TASK ITEM: The entries below contain pictures, which are to be left out; write out exactly, and only, the lines from the line with "Kunststoffe" up to and including the line with "Lauwersmeer".

*** MATERIAL FOR THE TASK ***

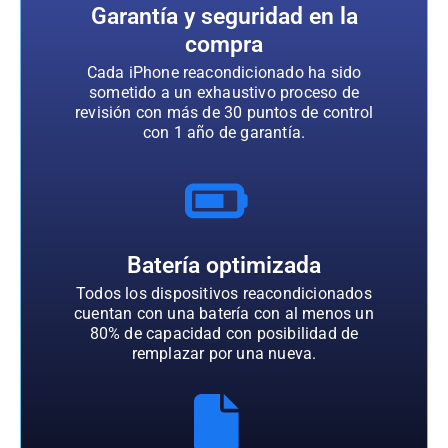
Garantía y seguridad en la
compra
Cada iPhone reacondicionado ha sido
sometido a un exhaustivo proceso de
revisión con más de 30 puntos de control
con 1 año de garantía.
Batería optimizada
Todos los dispositivos reacondicionados
cuentan con una batería con al menos un
80% de capacidad con posibilidad de
remplazar por una nueva.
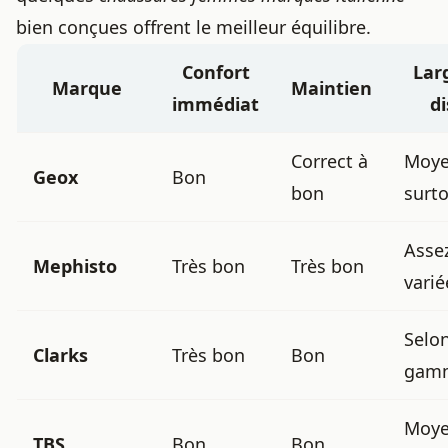
bien conçues offrent le meilleur équilibre.
Confort
Lar
Marque
Maintien
immédiat
d
Correct à
Moye
Geox
Bon
bon
surt
Asse
Mephisto
Très bon
Très bon
varié
Selo
Clarks
Très bon
Bon
gam
Moye
TBS
Bon
Bon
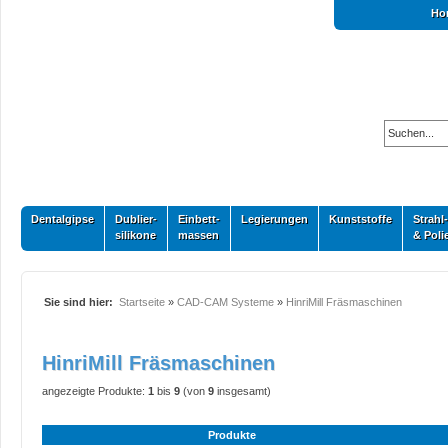
Ho
Dentalgipse
Dublier-
Einbett-
Legierungen
Kunststoffe
Strahl-
silikone
massen
& Poli
Sie sind hier:
Startseite
»
CAD-CAM Systeme
»
HinriMill Fräsmaschinen
HinriMill Fräsmaschinen
angezeigte Produkte:
1
bis
9
(von
9
insgesamt)
Produkte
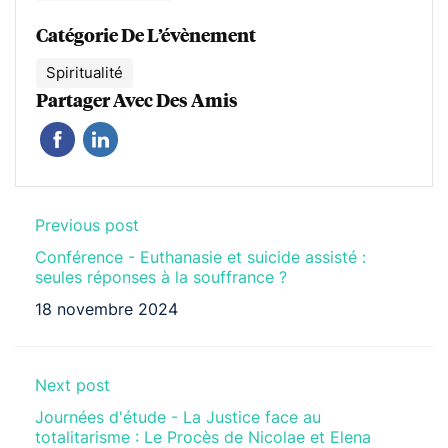
Catégorie De L’évènement
Spiritualité
Partager Avec Des Amis
Previous post
Conférence - Euthanasie et suicide assisté :
seules réponses à la souffrance ?
18 novembre 2024
Next post
Journées d'étude - La Justice face au
totalitarisme : Le Procès de Nicolae et Elena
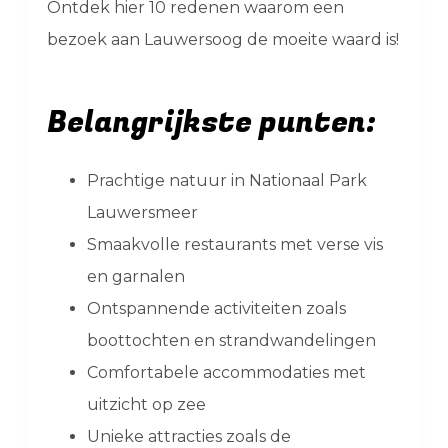
Ontdek hier 10 redenen waarom een
bezoek aan Lauwersoog de moeite waard is!
Belangrijkste punten:
Prachtige natuur in Nationaal Park
Lauwersmeer
Smaakvolle restaurants met verse vis
en garnalen
Ontspannende activiteiten zoals
boottochten en strandwandelingen
Comfortabele accommodaties met
uitzicht op zee
Unieke attracties zoals de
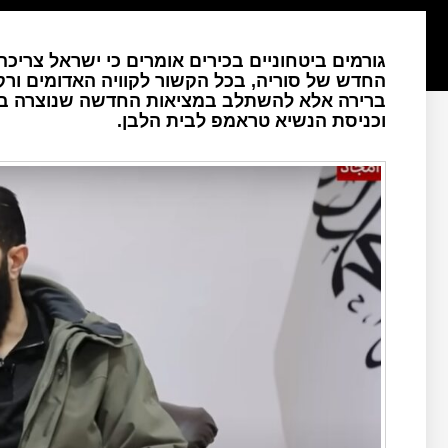
גורמים ביטחוניים בכירים אומרים כי ישראל צריכ
החדש של סוריה, בכל הקשור לקוויה האדומים ורק
ברירה אלא להשתלב במציאות החדשה שנוצרה במזר
וכניסת הנשיא טראמפ לבית הלבן.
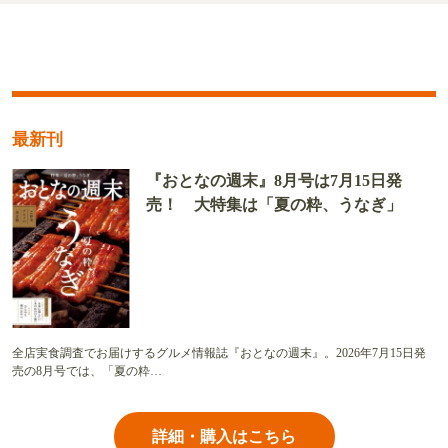
最新刊
『おとなの週末』8月号は7月15日発
売！ 大特集は「夏の粋、うなぎ」
全店実食調査でお届けするグルメ情報誌『おとなの週末』。2026年7月15日発
売の8月号では、「夏の粋…
詳細・購入はこちら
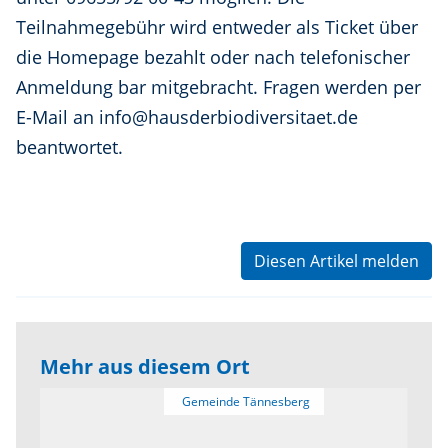
Teilnahmegebühr wird entweder als Ticket über
die Homepage bezahlt oder nach telefonischer
Anmeldung bar mitgebracht. Fragen werden per
E-Mail an info@hausderbiodiversitaet.de
beantwortet.
Diesen Artikel melden
Mehr aus diesem Ort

*** End of MATERIAL FOR THE TASK ***

FINAL ANSWER:
Kunststoffe
Strahl-
silikone
massen
& Poli
Sie sind hier:
Startseite
»
CAD-CAM Systeme
»
HinriMill Fräsmaschinen
HinriMill Fräsmaschinen
angezeigte Produkte:
1
bis
9
(von
9
insgesamt)
Produkte
Catégorie De L’évènement
Spiritualité
Partager Avec Des Amis
Previous post
Conférence - Euthanasie et suicide assisté :
seules réponses à la souffrance ?
18 novembre 2024
Next post
Journées d'étude - La Justice face au
totalitarisme : Le Procès de Nicolae et Elena
Ontdek hier 10 redenen waarom een
bezoek aan Lauwersoog de moeite waard is!
Belangrijkste punten:
Prachtige natuur in Nationaal Park
Lauwersmeer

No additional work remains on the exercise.